One such project is the well-known documentation center “Topography of Terror,” located at the former headquarters of the Secret State Police, the SS, and the Reich Security Main Office in Berlin. Less known is the story of the grassroots political group called “Active Museum of Facism and Resistance,” which began unofficial archaeological excavations at the site in 1985. It was this group’s efforts that eventually lead to formal recognition and memorialization of the site.

While such initiatives from below may tap into established historical narratives, their emergence from civil society highlights the experiential and dialogic dimension of cultural memory. That is to say, history work is here not a call to remember for memory’s sake, but for an ethical form of memory (ethische Erinnerung, p. 66). Sites like the “Topography of Terror” serve as spatial referents for empathy and solidarity with the victims of oppressive political regimes, and they manifest a political imperative—that history should not repeat itself (“Erinnern, um nicht zu wiederholen,” p. 66). Grounded in the past, such critical memory culture is undeniably future-oriented.

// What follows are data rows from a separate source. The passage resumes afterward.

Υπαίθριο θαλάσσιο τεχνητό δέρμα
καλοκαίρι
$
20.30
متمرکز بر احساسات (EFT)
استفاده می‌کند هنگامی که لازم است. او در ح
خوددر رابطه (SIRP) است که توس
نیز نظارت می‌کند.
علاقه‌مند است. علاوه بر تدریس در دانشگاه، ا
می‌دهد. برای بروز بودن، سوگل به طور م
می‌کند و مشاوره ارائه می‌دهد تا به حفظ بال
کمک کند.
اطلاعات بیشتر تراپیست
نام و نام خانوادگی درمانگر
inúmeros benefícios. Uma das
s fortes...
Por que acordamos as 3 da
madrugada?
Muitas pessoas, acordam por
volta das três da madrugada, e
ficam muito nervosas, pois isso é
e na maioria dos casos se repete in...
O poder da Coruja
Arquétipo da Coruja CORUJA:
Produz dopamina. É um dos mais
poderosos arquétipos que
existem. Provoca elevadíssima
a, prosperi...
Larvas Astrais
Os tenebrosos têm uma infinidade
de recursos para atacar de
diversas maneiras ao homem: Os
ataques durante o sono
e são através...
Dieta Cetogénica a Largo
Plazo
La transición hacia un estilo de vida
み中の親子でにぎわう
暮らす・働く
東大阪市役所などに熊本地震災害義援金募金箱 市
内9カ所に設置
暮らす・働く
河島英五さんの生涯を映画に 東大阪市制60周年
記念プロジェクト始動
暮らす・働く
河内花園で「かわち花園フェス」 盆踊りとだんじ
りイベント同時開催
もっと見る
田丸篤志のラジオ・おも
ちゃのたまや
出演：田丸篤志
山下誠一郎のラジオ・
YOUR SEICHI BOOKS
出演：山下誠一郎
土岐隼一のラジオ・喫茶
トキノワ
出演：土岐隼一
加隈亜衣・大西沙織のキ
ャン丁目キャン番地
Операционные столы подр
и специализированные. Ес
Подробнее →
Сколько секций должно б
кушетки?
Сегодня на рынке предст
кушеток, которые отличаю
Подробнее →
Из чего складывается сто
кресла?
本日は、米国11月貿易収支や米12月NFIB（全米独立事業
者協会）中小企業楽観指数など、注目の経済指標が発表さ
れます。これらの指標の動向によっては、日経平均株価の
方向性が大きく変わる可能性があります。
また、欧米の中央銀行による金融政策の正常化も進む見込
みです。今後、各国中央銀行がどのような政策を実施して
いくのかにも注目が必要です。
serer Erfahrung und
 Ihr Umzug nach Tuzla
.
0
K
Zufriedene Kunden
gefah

Considering this, Gröning’s case is significant in yet another way. His trial, believed by some to be “the last Auschwitz trial on earth” (New York Times, 1 July 2015), highlights how German memory culture is subject to change. Today, few surviving victims remain to share their experiences and memories, and at times I fear that remembrance will loose its immediacy. Yet, Assmann shows that Gröning’s trial is not the end of memory. Rather, as history moves forward, the question is not what to remember, but how to recollect and preserve a past that is no longer grounded in living memory.

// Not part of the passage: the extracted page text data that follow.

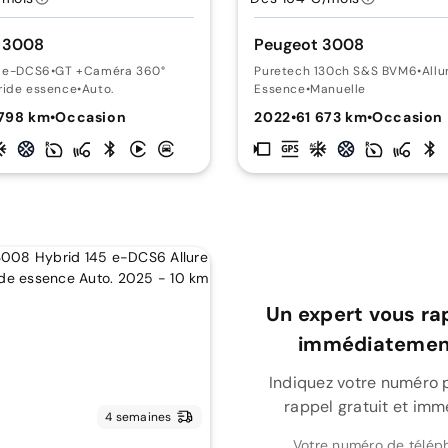
 3008
Peugeot 3008
5 e-DCS6
•
GT +Caméra 360°
Puretech 130ch S&S BVM6
•
Allu
ride essence
•
Auto.
Essence
•
Manuelle
 798 km
•
Occasion
2022
•
61 673 km
•
Occasion
Un expert vous ra
immédiatement
Indiquez votre numéro 
rappel gratuit et imm
4 semaines
Votre numéro de télép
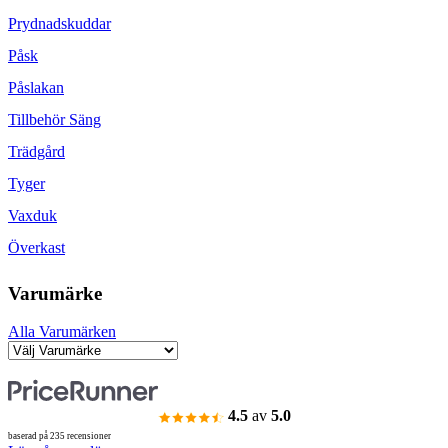
Prydnadskuddar
Påsk
Påslakan
Tillbehör Säng
Trädgård
Tyger
Vaxduk
Överkast
Varumärke
Alla Varumärken
4.5
av
5.0
baserad på 235 recensioner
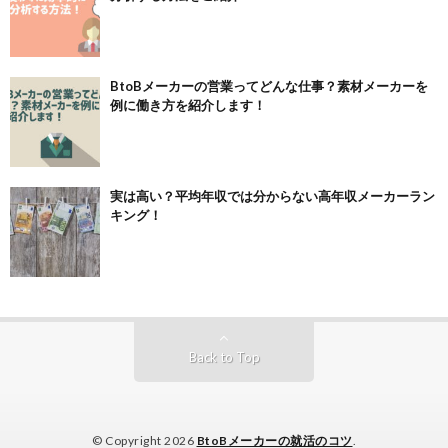
BtoBメーカーの営業ってどんな仕事？素材メーカーを
例に働き方を紹介します！
実は高い？平均年収では分からない高年収メーカーラン
キング！
Back to Top
© Copyright 2026
BtoBメーカーの就活のコツ
.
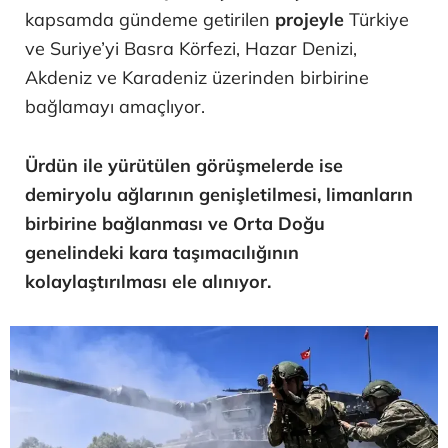
kapsamda gündeme getirilen
projeyle
Türkiye
ve Suriye’yi Basra Körfezi, Hazar Denizi,
Akdeniz ve Karadeniz üzerinden birbirine
bağlamayı amaçlıyor.
Ürdün ile yürütülen görüşmelerde ise
demiryolu ağlarının genişletilmesi, limanların
birbirine bağlanması ve Orta Doğu
genelindeki kara taşımacılığının
kolaylaştırılması ele alınıyor.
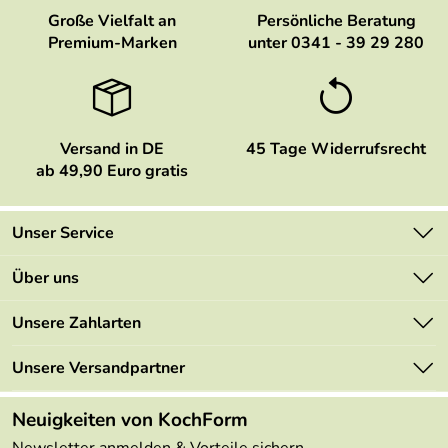
Große Vielfalt an
Persönliche Beratung
Premium-Marken
unter 0341 - 39 29 280
Versand in DE
45 Tage Widerrufsrecht
ab 49,90 Euro gratis
Unser Service
Kontakt
Über uns
Newsletter
Marken
Unsere Zahlarten
Mehrwertsteuerfrei
Neu
Retourenportal
Unsere Versandpartner
Angebote
FAQs
Made in Germany
Neuigkeiten von KochForm
Lieferbedingungen
Themen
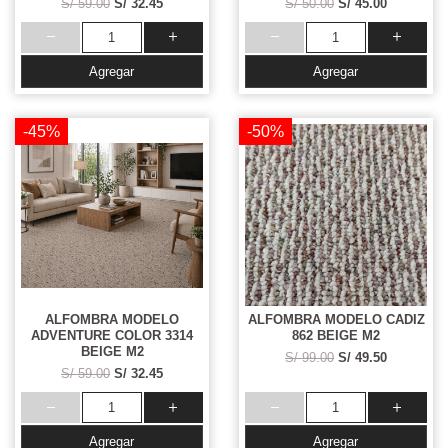
S/ 59.00
S/ 32.45
S/ 50.00
S/ 45.00
Agregar
Agregar
-45%
-50%
ALFOMBRA MODELO
ALFOMBRA MODELO CADIZ
ADVENTURE COLOR 3314
862 BEIGE M2
BEIGE M2
S/ 99.00
S/ 49.50
S/ 59.00
S/ 32.45
Agregar
Agregar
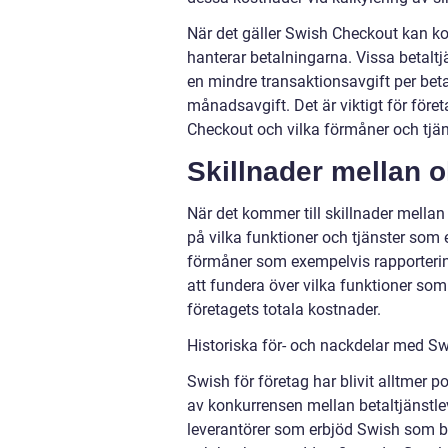
När det gäller Swish Checkout kan ko
hanterar betalningarna. Vissa betaltj
en mindre transaktionsavgift per bet
månadsavgift. Det är viktigt för för
Checkout och vilka förmåner och tjäns
Skillnader mellan o
När det kommer till skillnader mellan o
på vilka funktioner och tjänster som 
förmåner som exempelvis rapportering
att fundera över vilka funktioner som
företagets totala kostnader.
Historiska för- och nackdelar med Sw
Swish för företag har blivit alltmer p
av konkurrensen mellan betaltjänstle
leverantörer som erbjöd Swish som be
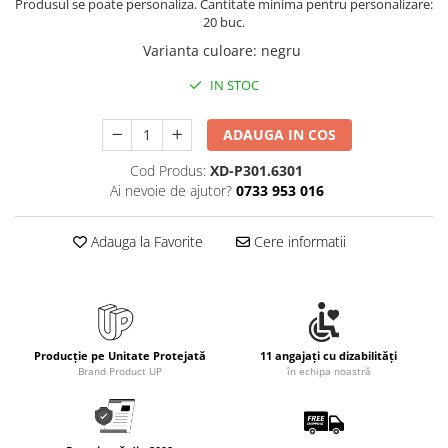
Produsul se poate personaliza. Cantitate minima pentru personalizare:
20 buc.
Varianta culoare
:
negru
IN STOC
ADAUGA IN COS
Cod Produs:
XD-P301.6301
Ai nevoie de ajutor?
0733 953 016
Adauga la Favorite
Cere informatii
Producție pe Unitate Protejată
11 angajați cu dizabilități
Brand Product UP
în echipa noastră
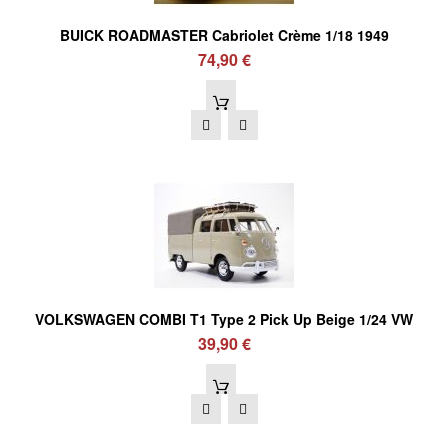
BUICK ROADMASTER Cabriolet Crème 1/18 1949
74,90 €
VOLKSWAGEN COMBI T1 Type 2 Pick Up Beige 1/24 VW
39,90 €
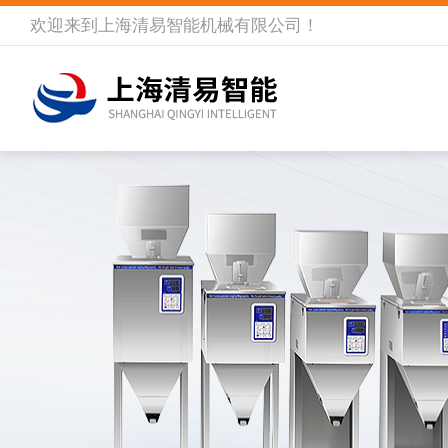
欢迎来到
上海清易智能机械有限公司
！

What is more, because memory is always produced in the present, the question of remembrance is inevitably tied to the issue of how our own times will be recalled in the future. During the Night of Broken Glass in 1938, a father told his daughter to turn away, to not pay witness, lest she might be held accountable in the future, because “Das wird man uns nicht vergessen” (This they will not forget/forgive us) (p. 47). I take Assmann’s call for an intervention as a reminder to us—a plea not to look away, but to witness and to remember. I think of Solingen and of the National-Socialist Underground in Germany, but I also recall Guantánamo and Abu Ghraib, Wounded Knee and Vietnam. Today, I am a witness. If I don’t speak out, I will one day find that I have been complicit.